*** Working data Section Begins ***

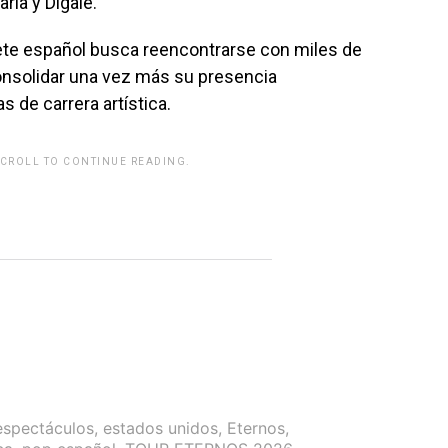
aría
y
Dígale
.
prete español busca reencontrarse con miles de
onsolidar una vez más su presencia
 de carrera artística.
SCROLL TO CONTINUE READING.
rwp id="243463"]
espectáculos
,
estados unidos
,
Eternos
,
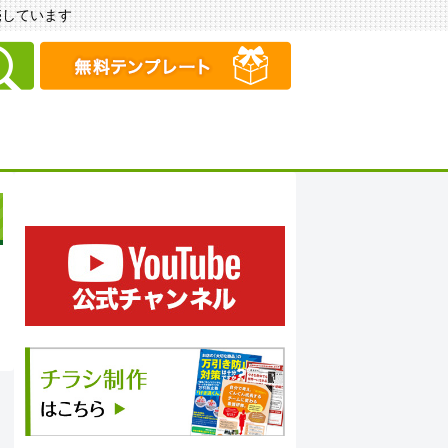
販売しています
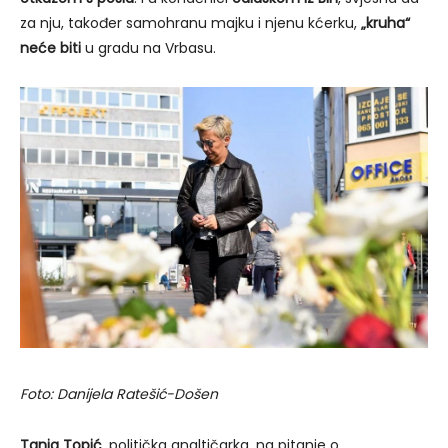
za nju, također samohranu majku i njenu kćerku,
„kruha“
neće biti
u gradu na Vrbasu.
Foto: Danijela Ratešić-Došen
Tanja Topić
, politička analtičarka, na pitanje o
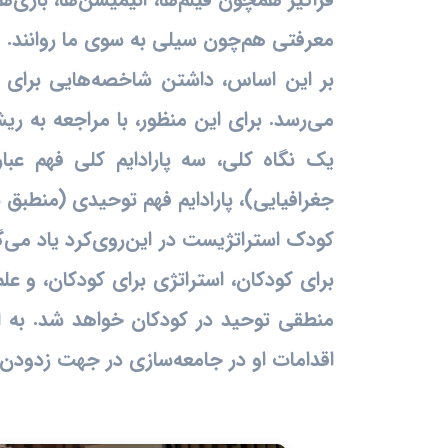
معرفتی هم‌چون سیلی به سوی ما روانند.
بر این اساس، داشتن شاخصه‌هایی برای
می‌رسد. برای این منظور، با مراجعه به ریش
یک نگاه کلی، سه پارادایم کلی فهم عبارت
جغرافیایی)، پارادایم فهم توحیدی (منطبق 
کودک استراتژیست در این‌روی‌کرد یاد می‌گی
برای کودکان، استراتژی برای کودکان، و عل
منطقی توحید در کودکان خواهد شد. به ا
اقدامات او در جامعه‌سازی در جهت زدودن 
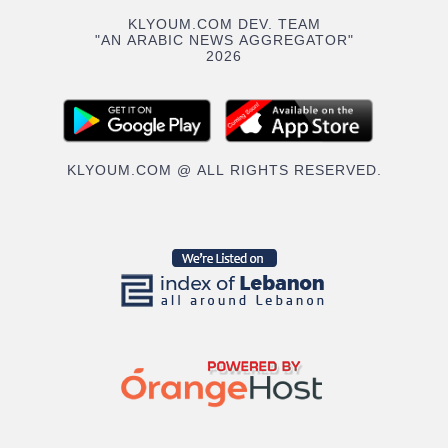
KLYOUM.COM DEV. TEAM
"AN ARABIC NEWS AGGREGATOR"
2026
KLYOUM.COM @ ALL RIGHTS RESERVED.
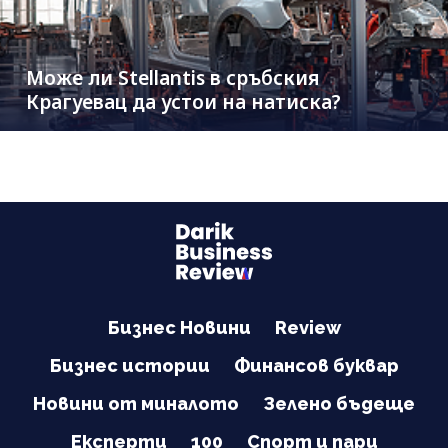
Може ли Stellantis в сръбския
Крагуевац да устои на натиска?
Бизнес Новини
Review
Бизнес истории
Финансов буквар
Новини от миналото
Зелено бъдеще
Експерти
100
Спорт и пари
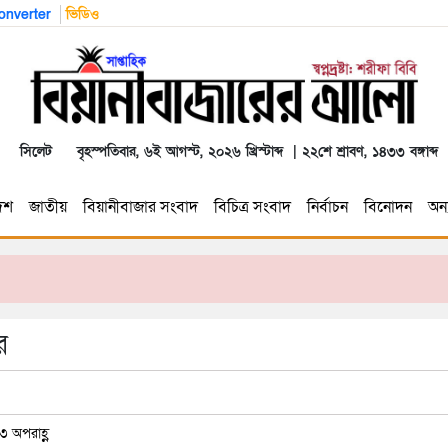
nverter
ভিডিও
সিলেট
বৃহস্পতিবার, ৬ই আগস্ট, ২০২৬ খ্রিস্টাব্দ | ২২শে শ্রাবণ, ১৪৩৩ বঙ্গাব্দ
েশ
জাতীয়
বিয়ানীবাজার সংবাদ
বিচিত্র সংবাদ
নির্বাচন
বিনোদন
অন্য
ে
৩ অপরাহ্ণ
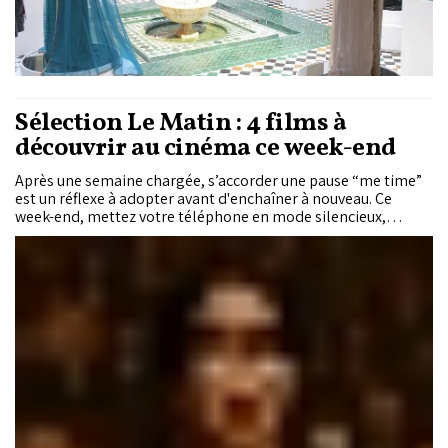
Sélection Le Matin : 4 films à
découvrir au cinéma ce week-end
Après une semaine chargée, s’accorder une pause “me time”
est un réflexe à adopter avant d'enchaîner à nouveau. Ce
week-end, mettez votre téléphone en mode silencieux,
prévoyez le pop-corn, puis laissez-vous tenter par notre
sélection de films à l’affiche des salles marocaines.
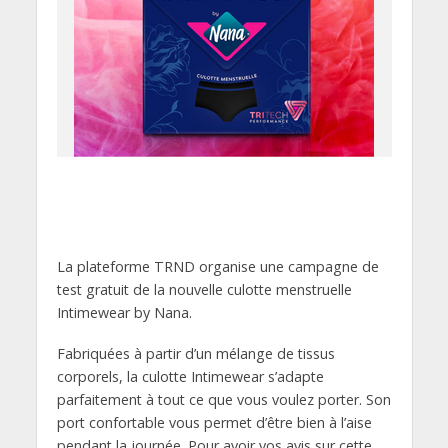
La plateforme TRND organise une campagne de
test gratuit de la nouvelle culotte menstruelle
Intimewear by Nana.
Fabriquées à partir d’un mélange de tissus
corporels, la culotte Intimewear s’adapte
parfaitement à tout ce que vous voulez porter. Son
port confortable vous permet d’être bien à l’aise
pendant la journée. Pour avoir vos avis sur cette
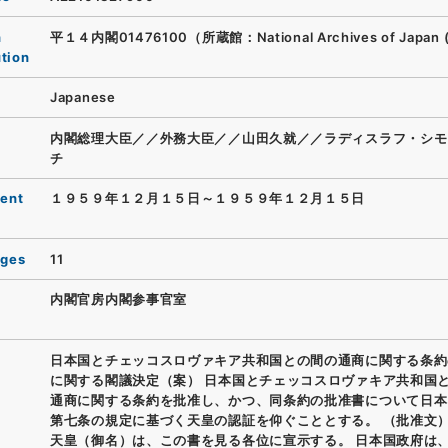
n
平１４内閣01476100（所蔵館：National Archives of Japan 
ution
Japanese
内閣総理大臣／／外務大臣／／山田久就／／ラディスラフ・シモ
チ
ent
１９５９年１２月１５日～１９５９年１２月１５日
ages
11
内閣官房内閣参事官室
日本国とチェッコスロヴァキア共和国との間の通商に関する条約
に関する閣議決定（案） 日本国とチェッコスロヴァキア共和国
通商に関する条約を批准し、かつ、同条約の批准書について日本
第七条の規定に基づく天皇の認証を仰ぐこととする。 （批准文）
天皇（御名）は、この書を見る各位に宣示する。 日本国政府は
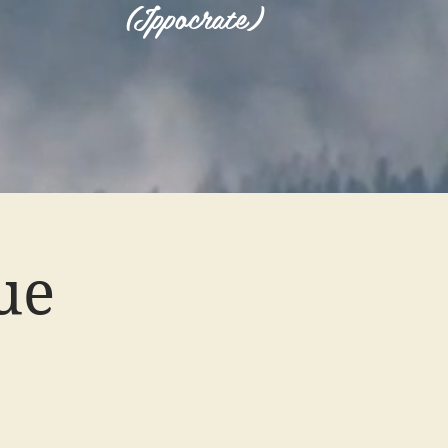
(Ippocrate)
ue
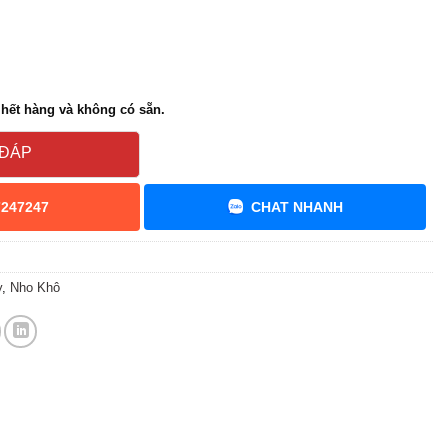
hết hàng và không có sẵn.
 ĐÁP
7247247
CHAT NHANH
y
,
Nho Khô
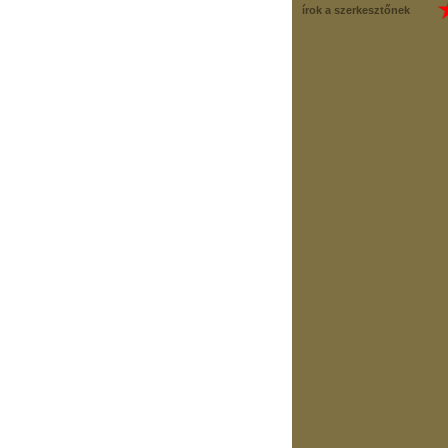
írok a szerkesztőnek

*** Working data Section Ends ***

Give back exactly the lines from the top of the records to the line containing "بر این اساس، داشتن شاخصه‌هایی برای", both included, and no pictures.

aría
y
Dígale
.
prete español busca reencontrarse con miles de
onsolidar una vez más su presencia
 de carrera artística.
SCROLL TO CONTINUE READING.
rwp id="243463"]
espectáculos
,
estados unidos
,
Eternos
,
販売しています
za nju, također samohranu majku i njenu kćerku,
„kruha“
neće biti
u gradu na Vrbasu.
Foto: Danijela Ratešić-Došen
Tanja Topić
, politička analtičarka, na pitanje o
معرفتی هم‌چون سیلی به سوی ما روانند.
بر این اساس، داشتن شاخصه‌هایی برای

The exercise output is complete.